Les travaux subventionnables avec les honoraires sont chiffrés à 215 000 € HT et ne comprennent pas les lots techniques (électricité pour 27 000 €HT et chauffage pour 2 400 €HT). L’aide de l’Etat représente 20% et celle du Département 40% plafonnée à 50 000 €.
Novembre 2009
La réunion tant attendue avec le conservateur des monuments historiques du ministère de la Culture et l’architecte des bâtiments de France a pu avoir lieu le 10 novembre dernier. Désormais nous savons quelle direction prendre pour la restauration du chœur.
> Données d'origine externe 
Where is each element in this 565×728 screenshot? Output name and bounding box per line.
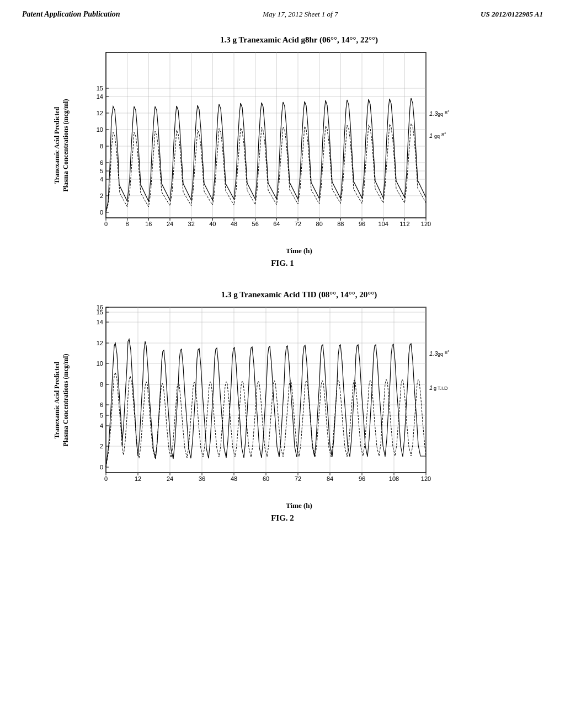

Le décor peint du xixe siècle intéresse manifestement les hommes de l’art, il sera restauré en totalité si les devis sont supportables pour les finances de la Ville. Si la restauration n’était pas possible financièrement, le décor serait recouvert d’un badigeon qui aura pour fonction de le protéger. Les boiseries en bois blanc-gris seront réparées et remises à leur place, et le vitrail du fond du chœur sera conservé à son emplacement. C’est donc à peu près le même chœur avec ses boiseries que nous retrouverons après les travaux. Lors de cette réunion d’experts, il a été aussi question des sols. Le sol devant les marches neuves sera refait à l’identique sur le modèle du carrelage existant (datant probablement de 1630), c’est-à-dire qu’il sera composé d’octogones de terre cuite et de cabochons de pierre.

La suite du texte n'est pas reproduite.